Desde hace unos ¿diez? años para acá muchos cartageneros parecen fascinados con matarse o terminar matando a otros en accidentes de motocicleta cada vez menos accidentales y más intencionales.

Sí, intencionales, porque las circunstancias a veces son tan absurdas que parecen advertirlo todo mucho antes de que pasen los hechos.  ¿Hay demasiadas motos?, ¿es un negocio sin control?, ¿no hay espacio en las calles?, ¿la gente cree que es como montar bicicleta o caballitos de palo?, ¿o simplemente es el lado trágico de la vida?

Sea lo que sea, la escena ya parece obedecer a un ritual en el que se danza con la irresponsabilidad adornada por el alcohol y la anarquía en el tráfico vehicular. O tal vez inducida por la vanidad que produce la pericia para dominar la velocidad, algo similar a lo que buscaba satisfacer entre los jóvenes el ritual del cigarrillo: para ser aceptado y reconocido había que saber fumar porque eso los graduaba de “grandes” y se veía “superbien”.
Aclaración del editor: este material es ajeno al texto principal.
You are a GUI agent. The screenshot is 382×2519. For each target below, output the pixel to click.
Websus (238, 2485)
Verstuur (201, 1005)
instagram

¿Alguien lleva las estadísticas?, ¿hay alguna estrategia pública para evitar o disminuir la accidentalidad?, ¿hay alternativas para la relación desempleo-mototaxismo?

Demasiadas muertes fáciles y misteriosas hay ya en muchas calles cartageneras como para dejar la vida al capricho de la mezcla irracional de alcohol, velocidad, imprudencia y, por supuesto, mucha ignorancia y pedantería.

Por eso la lógica parece no encajar en este fenómeno porque aquí morir abrazados a los hierros retorcidos de una motocicleta no responde a la relación causa-efecto, pero tampoco a la casualidad.

Es decir, no hace parte del ciclo normal de cualquier cosa, como las inundaciones tras el invierno, por ejemplo, ni se trata de mala suerte. No, esto es casi un peregrinaje frenético, permanente e inconsciente hacia los límites de la vida, casi comparable con los suicidios colectivos inventados por los gringos para la salvación de los pecados, con una agravante: no hay lección que nos haga reaccionar.